The strike of 2,000 New York University (NYU) graduate student-workers is nearing the end of its first week, and the strikers are determined to win higher wages and benefits and better working conditions. The NYU chapter of the International Youth and Students for Social Equality (IYSSE) spoke to strikers on the picket line Thursday.
That same day, the efforts of the United Auto Workers (UAW) with which the Graduate Students Organizing Committee (GSOC) union is affiliated, to sell out the strike reached a new stage, with GSOC-UAW holding mediated bargaining sessions with the university, dropping demands and promoting Democratic Party politicians.
For the graduate students, the stakes are high. As one striking doctoral student told the IYSSE, “We’re literally talking about people’s lives.”
He explained, “I’ve personally been impacted by the past 10 months of bargaining, which are leading nowhere in terms of our contract—the raise that we’re asking for, just to literally be able to pay rent and buy food—and also by the pandemic. I’m an international student, and there was absolutely no help [from NYU] with my visa when I had visa problems. I don’t understand how we’re expected to work and offer the high quality of education that our students expect, rightfully so, when my life is constantly at stake, literally.
“Overnight, we woke up and they said F1 visas have to leave the country in the next four weeks. And I packed and moved out, and then they said, ‘Now you can stay,’ and then I unpacked, but then they said, ‘Only if it’s in-person [education] and not virtual,’ and so I packed my stuff again.

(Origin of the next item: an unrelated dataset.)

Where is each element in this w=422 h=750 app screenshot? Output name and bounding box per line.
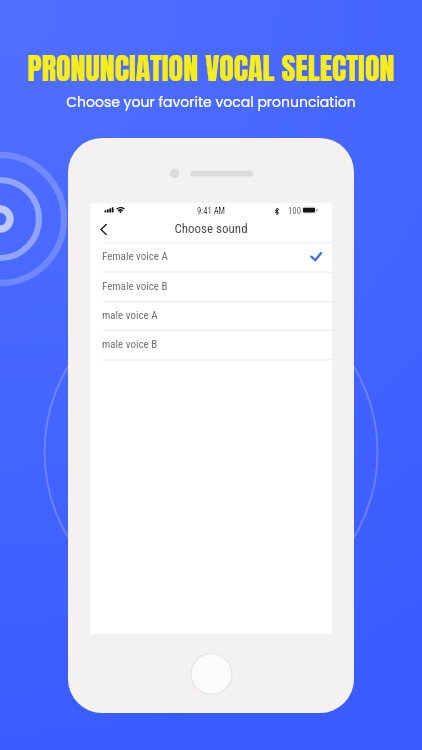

“So I’m in this constant state of terror that anything will happen and I have to leave, and this impacts not only my well-being, but it impacts my entire life here. I’ve been here for six years. This is just one little personal story as to why this is important. People don’t understand that it’s humans and lives that we’re talking about here. We’re literally talking about people’s lives.”

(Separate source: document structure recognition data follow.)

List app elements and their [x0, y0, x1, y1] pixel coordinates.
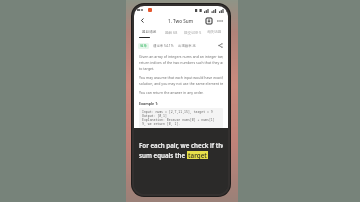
- button[interactable]: 提交记录 5: [182, 27, 204, 37]
- button[interactable]: Share: [217, 42, 224, 49]
- staticText: You may assume that each input would hav…: [139, 75, 223, 80]
- button[interactable]: Notes: [204, 16, 213, 25]
- button[interactable]: 简单: [140, 44, 147, 48]
- button[interactable]: More options: [215, 16, 224, 25]
- staticText: 题目描述: [142, 30, 157, 35]
- staticText: You can return the answer in any order.: [139, 90, 204, 95]
- button[interactable]: 题解 68: [160, 27, 182, 37]
- staticText: Example 1:: [139, 101, 159, 106]
- staticText: solution, and you may not use the same e…: [139, 81, 223, 86]
- staticText: 出现频率 高: [178, 43, 196, 48]
- staticText: 通过率 54.1%: [153, 43, 174, 48]
- staticText: Output: [0,1]: [142, 114, 167, 118]
- staticText: 简单: [140, 44, 147, 48]
- staticText: 1. Two Sum: [168, 18, 194, 24]
- staticText: For each pair, we check if their: [139, 141, 223, 149]
- staticText: Given an array of integers nums and an i…: [139, 54, 223, 59]
- button[interactable]: 题目描述: [138, 27, 160, 37]
- staticText: Explanation: Because nums[0] + nums[1] =…: [142, 118, 220, 122]
- staticText: 9, we return [0, 1].: [142, 122, 181, 126]
- button[interactable]: 相关话题: [204, 27, 224, 37]
- staticText: sum equals the: [139, 151, 187, 159]
- button[interactable]: Back: [138, 16, 147, 25]
- staticText: target: [188, 151, 207, 159]
- staticText: to target.: [139, 66, 155, 71]
- staticText: Input: nums = [2,7,11,15], target = 9: [142, 110, 213, 114]
- staticText: 题解 68: [165, 30, 178, 35]
- staticText: 提交记录 5: [184, 30, 202, 35]
- staticText: 相关话题: [207, 30, 222, 35]
- staticText: return indices of the two numbers such t…: [139, 60, 223, 65]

Indicating the broad support for striking graduate workers, he relayed his students’ response when he told them why he was on strike. “When I explained to them things like after 10 months of bargaining, we were only given a $1 raise, they could not believe that, especially because these are people paying $50,000-60,000 of tuition a year. And they’re like, ‘Wait, what? So I, as a student, have a better life than you, as my teacher? How are you paying rent?’ And then you start telling them, do you know how many of your teachers ended up being homeless during the pandemic in our department? They had no idea that their teachers were homeless.
“Many of them actually started talking to their parents, saying, ‘You need to know where you’re putting your money. This is the institution you are paying, and people are not being paid doing the job they’re supposed to be doing.’”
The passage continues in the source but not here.